Cites & Bytes @ Bailey

a library newsletter, a compendium of interesting tidbits, a communication tool....from Bailey Library @ Slippery Rock University of Pennsylvania. (Site Feed)

Monday, July 09, 2007

Recently Read by Phil...

I hope to feature some "recently reads" by the rest of the Bailey Library company and here's the first volunteer... from Director of Library Services, Phil Tramdack:

Heart of a Dog by Michael Bulgakov.
Has it been a while since you laughed out loud? To say Heart of a dog, Michael Bulgakov’s early Soviet-era satirical novel about life in post-revolutionary Moscow, is hilarious is an understatement. My Daughter the Genius tipped me off to this one. A sorry and sick dog is one inch from dying on the street of abuse and starvation when he is befriended by an urbane physician, whose specialty is rejuvenating treatments involving transplantation of glands and organs from beast to man. As an historic experiment, the doctor reverse-transplants the pituitary and sex organs of a young Muscovite who dies under mysterious circumstances into the dog, who then begins to undergo a very amazing, funny and unsettling metamorphosis. He is transformed physically from dog to man, sort of, and is revealed to have acquired human speech and attitudes along the way. Among the dog-man’s first utterances are "delicatessen," "you heel," "take one home for the kiddies," and "make that a double." The creature becomes friends with the revolutionary committee in the doctor’s apartment house and gradually assumes a position in the doctor’s life that is, well, hard to describe. Read it: Heart of a dog by Michael Bulgakov.

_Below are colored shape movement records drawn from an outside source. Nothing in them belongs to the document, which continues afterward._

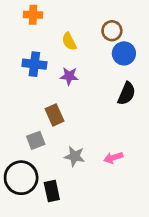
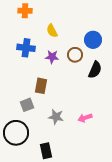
brown circle: (112, 31) -> (75, 55), moved
brown rectangle: (54, 115) -> (41, 86), turned 35
black rectangle: (52, 191) -> (46, 151), moved

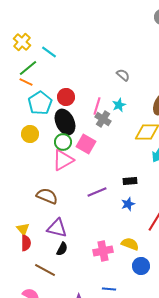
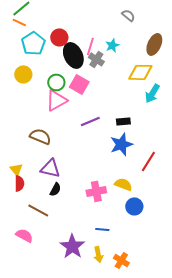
gray semicircle: (123, 75) -> (128, 15), moved
black ellipse: (65, 122) -> (73, 55), moved
purple line: (97, 192) -> (90, 121), moved
blue star: (128, 204) -> (121, 144), size x1.6

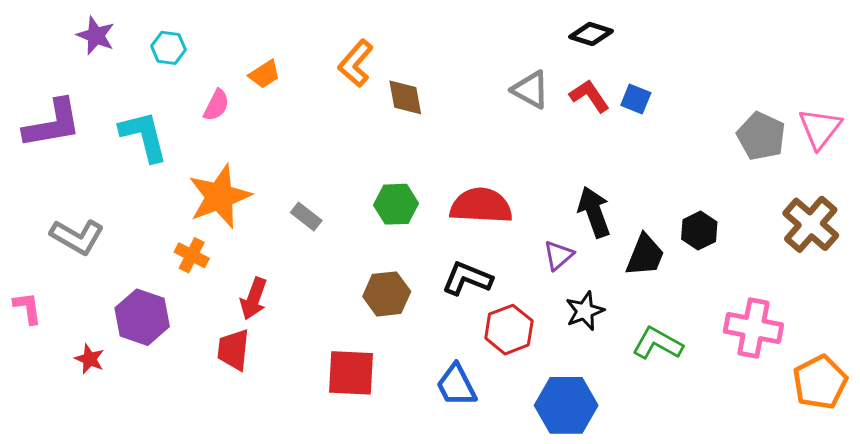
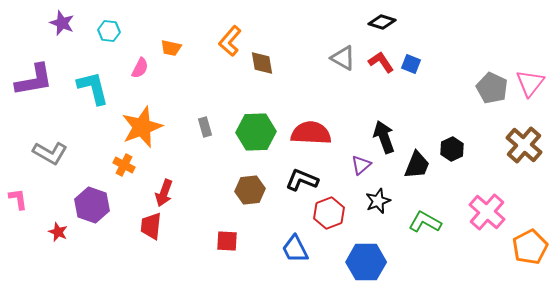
orange trapezoid: (264, 74) -> (171, 48), turned 45
green hexagon: (396, 204) -> (256, 132), size x1.4
gray rectangle: (306, 217) -> (205, 127), moved, turned 36
pink cross: (753, 328) -> (487, 212), turned 30
red square: (351, 373) -> (227, 241), size x0.7

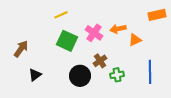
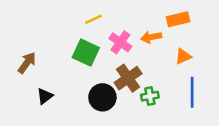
yellow line: (61, 15) -> (93, 19), moved
orange rectangle: (157, 15) -> (178, 19), moved
orange triangle: (135, 40) -> (183, 56), moved
brown cross: (100, 61) -> (128, 78), size x1.5

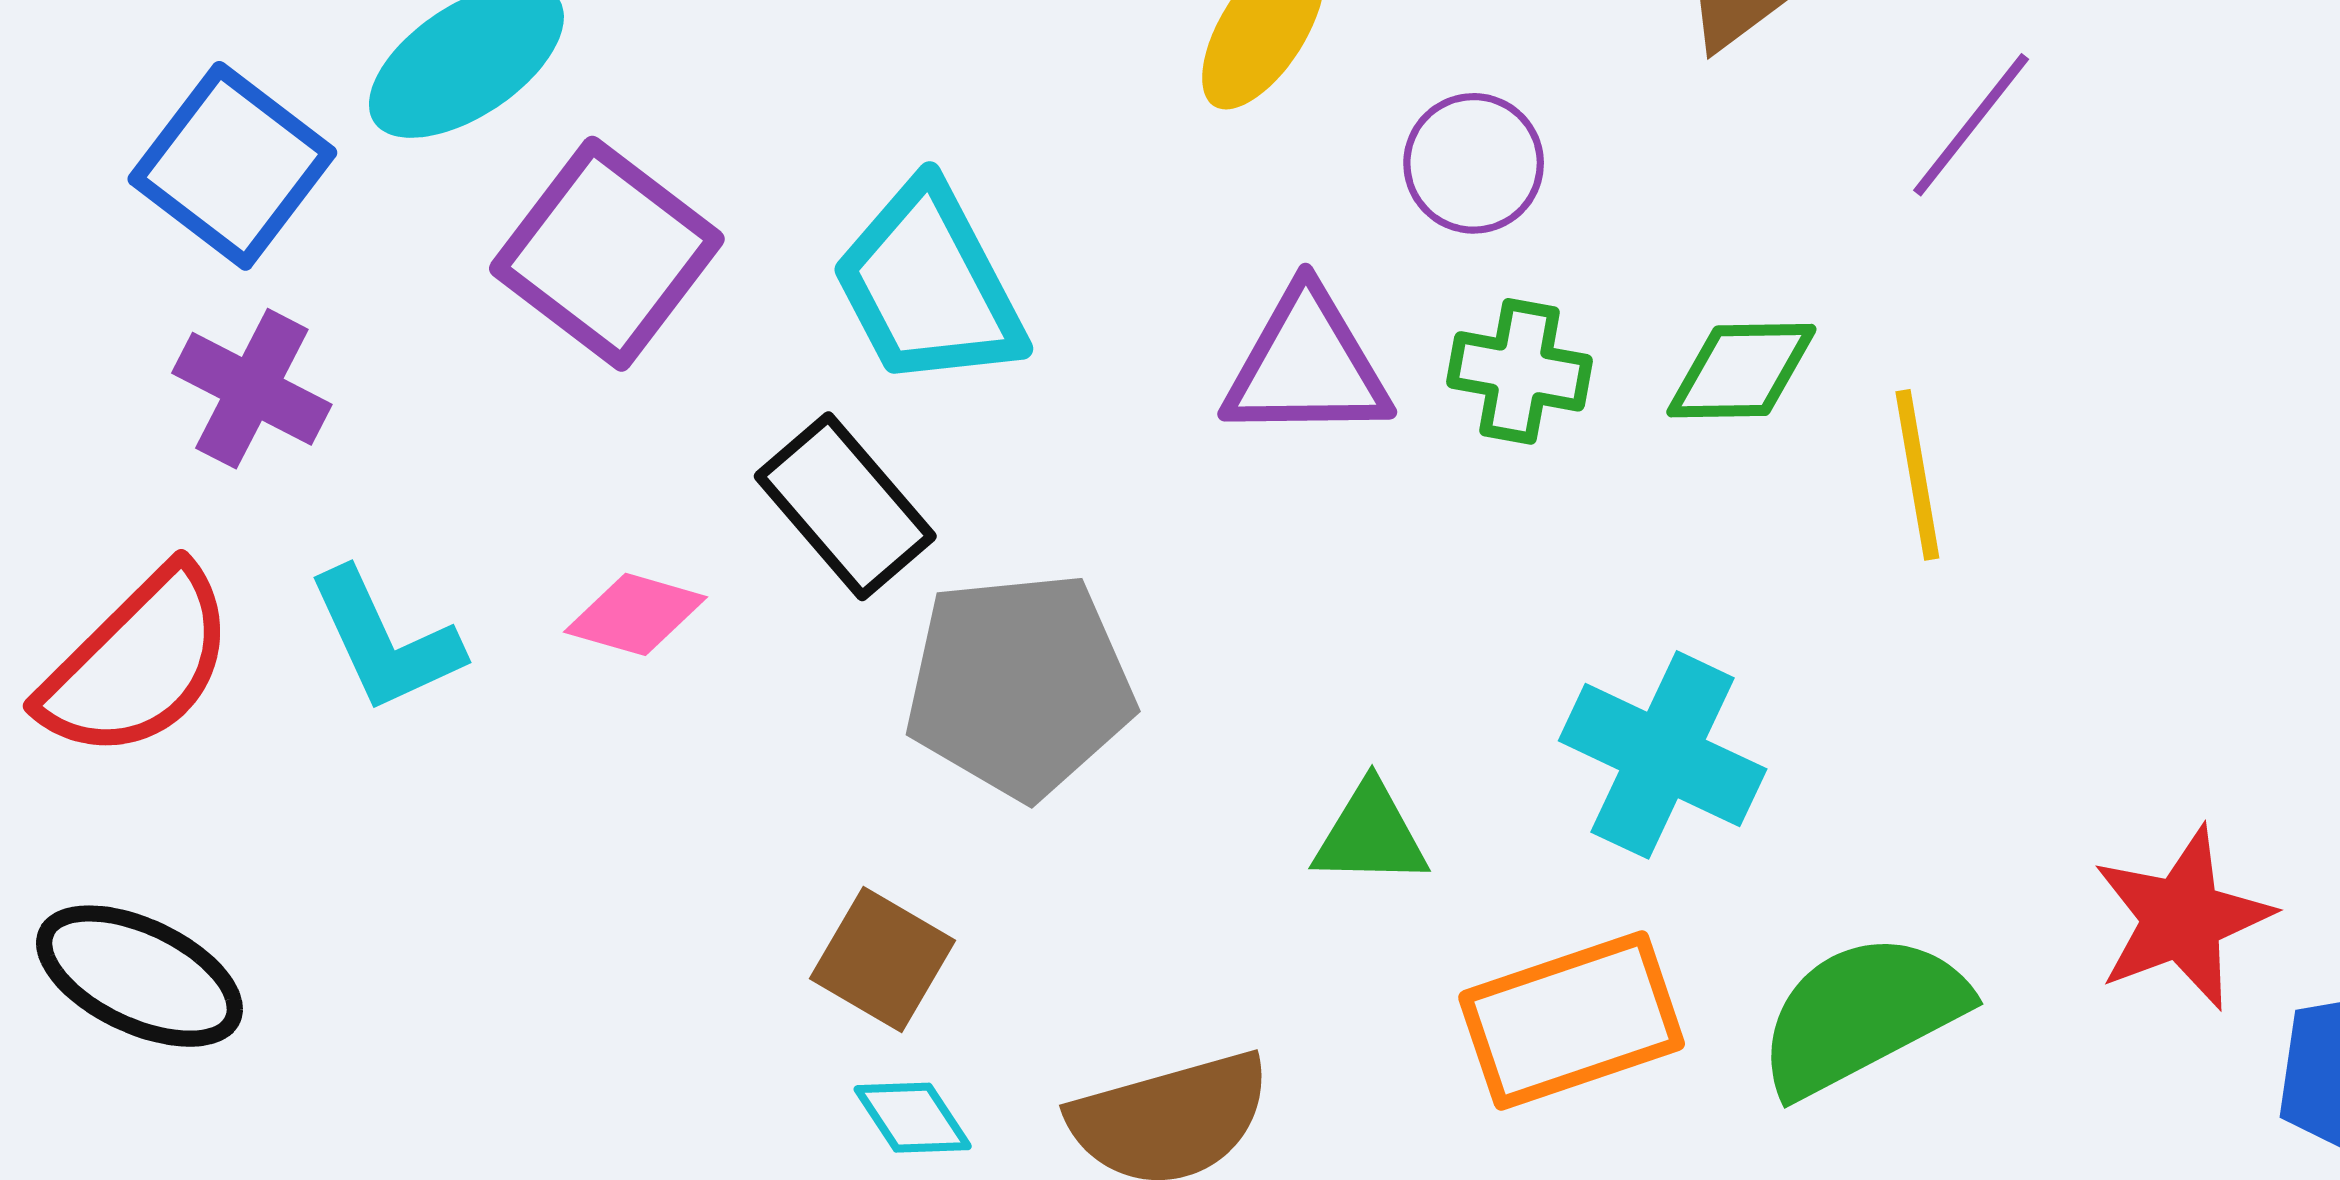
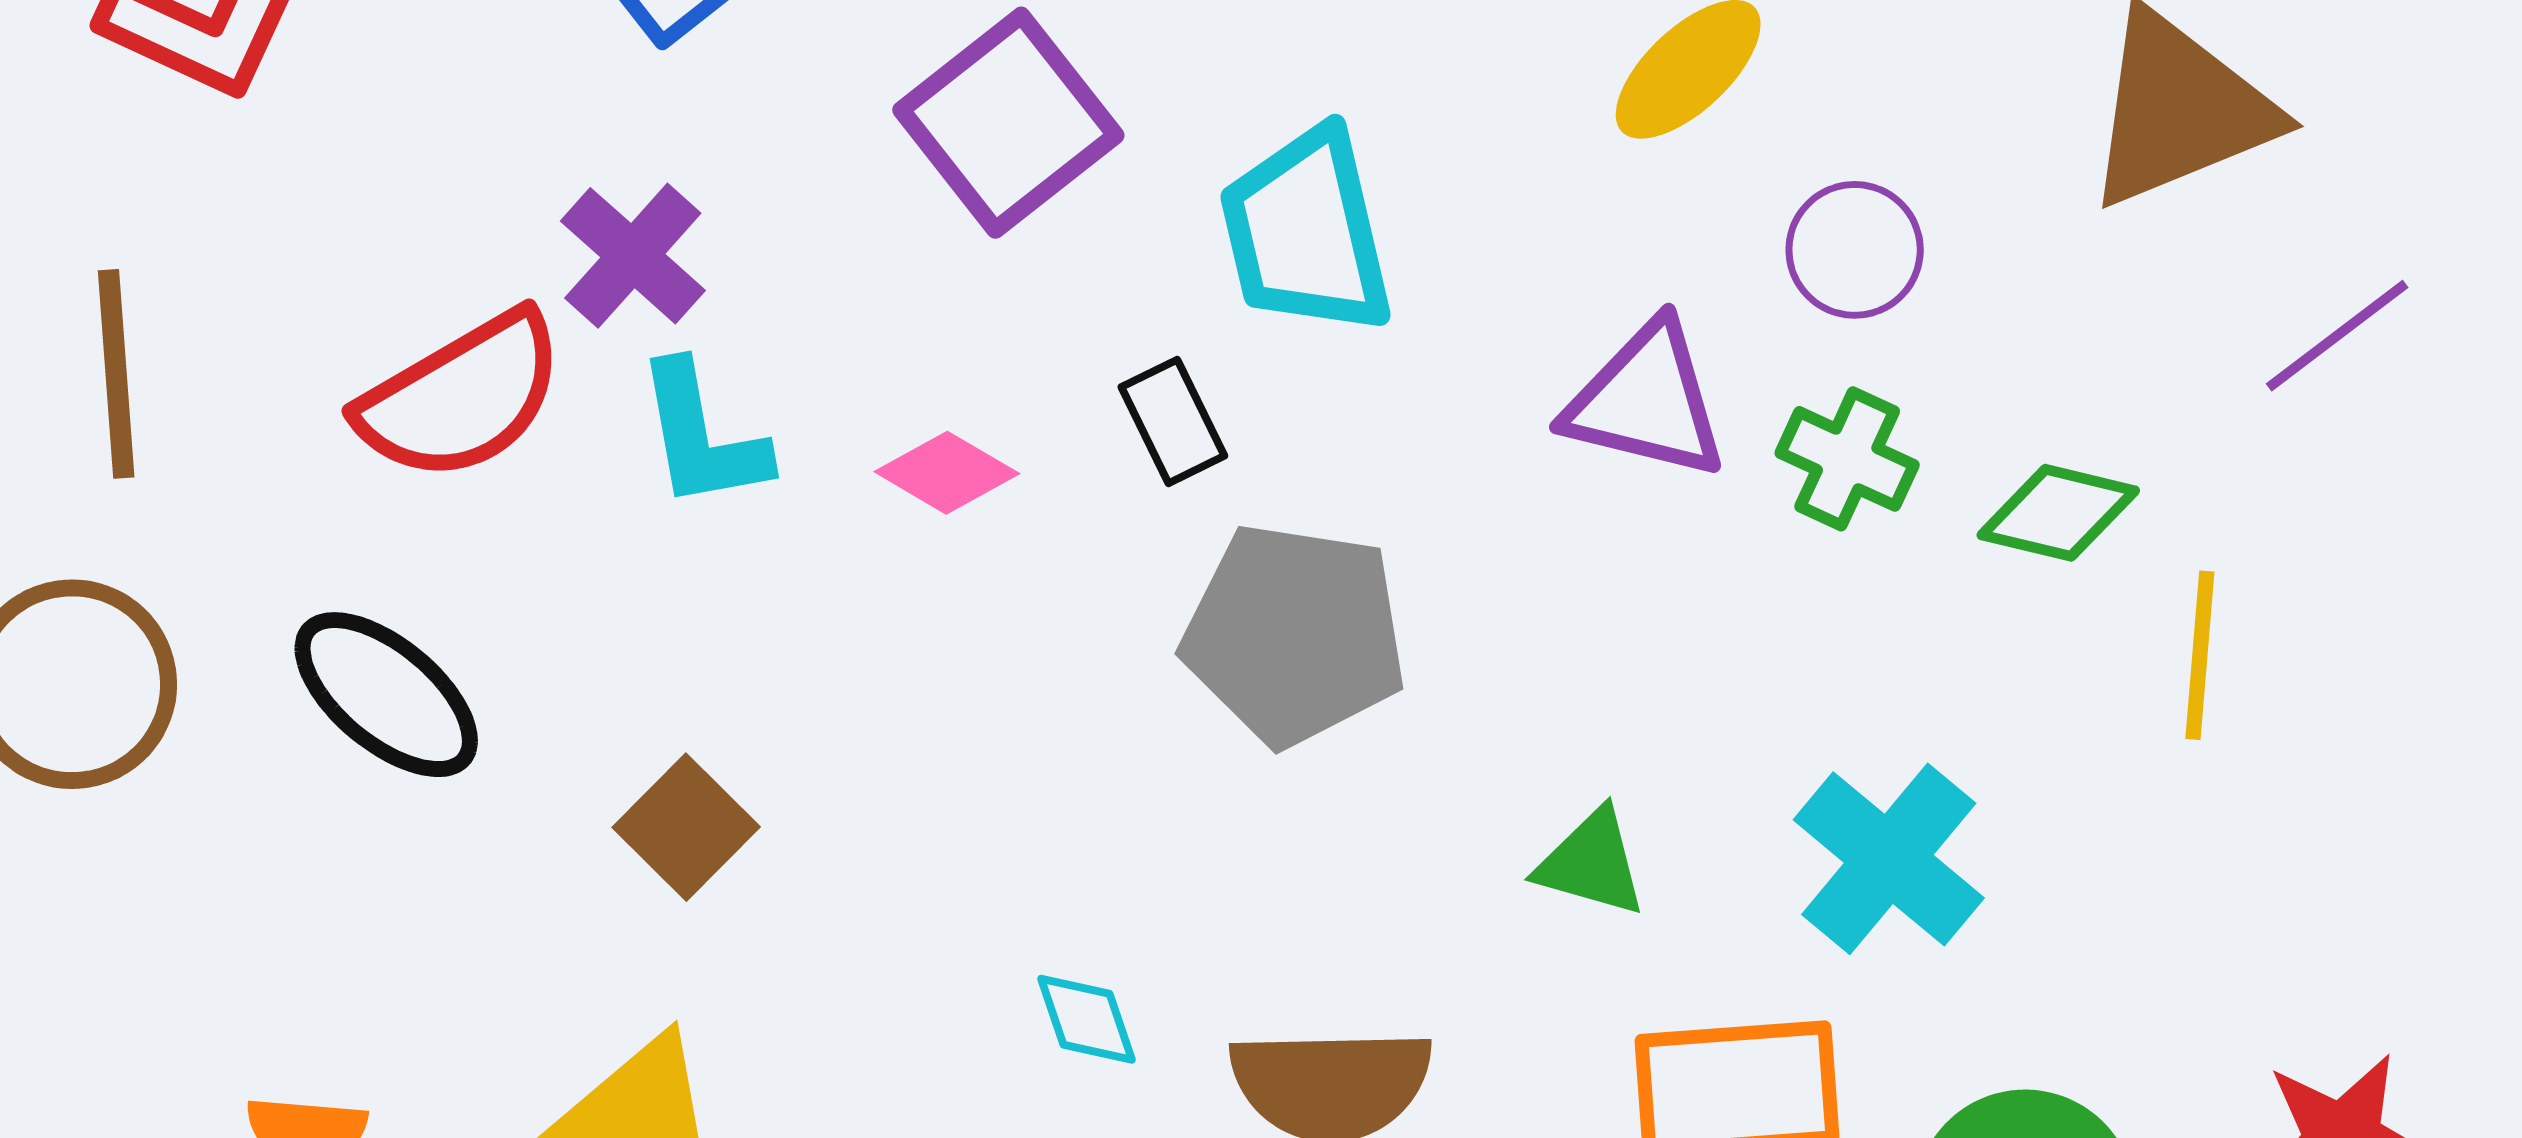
purple cross: (252, 389) -> (633, 256), moved
black rectangle: (845, 506) -> (1173, 421), size x0.7
brown square: (882, 960) -> (686, 827), moved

Poems new and collected by Wislawa Szymborska.
Poetry scares me because I have the morbid fear of being either embarrassed or bored reading it. My Daughter the Genius is responsible for showing me the way to Wislawa Szymborska, the Nobel Prize-winning poet, who is a Polish living national treasure and possibly the greatest living poet on the Earth today. Her poems are clear, accessible, startling in their simplicity, and yet profound, and wise beyond description. Szymborska takes ordinary events and life situations and applies a special, almost god-like touch, to turn the chaos of our everyday existence into the perfect order of a perfect poem. A nice collection is Poems new and collected, with translations by Stanislaw Baranczak and Clare Cavanagh. Here is one:

TRUE LOVE

True love. Is it normal,
is it serious, is it practical?
What does the world get from two people
who exist in a world of their own?

Placed on the same pedestal for no good reason,
drawn randomly from millions, but convinced
it had to happen this way--in reward for what? For nothing.
The light descends from nowhere.
Why on these two and not others?
Doesn't this outrage justice? Yes it does.
Doesn't it disrupt our painstakingly erected principles,
and cast the moral from the peak? Yes on both accounts.

Look at the happy couple.
Couldn't they at least try to hide it,
fake a little depression for their friends' sake!
Listen to them laughing--it's an insult.
The language they use--deceptively clear.
And their little celebrations, rituals,
the elaborate mutual routines--
it's obviously a plot behind the human race's back!

It's hard even to guess how far things might go
if people start to follow their example.
What could religion and poetry count on?
What would be remembered? what renounced?
Who'd want to stay within bounds?

True love. Is it really necessary?
Tact and common sense tell us to pass over it in silence,
like a scandal in Life's highest circles.
Perfectly good children are born without its help.
It couldn't populate the planet in a million years,
it comes along so rarely.

Let the people who never find true love
keep saying that there's no such thing.

Their faith will make it easier for them to live and die.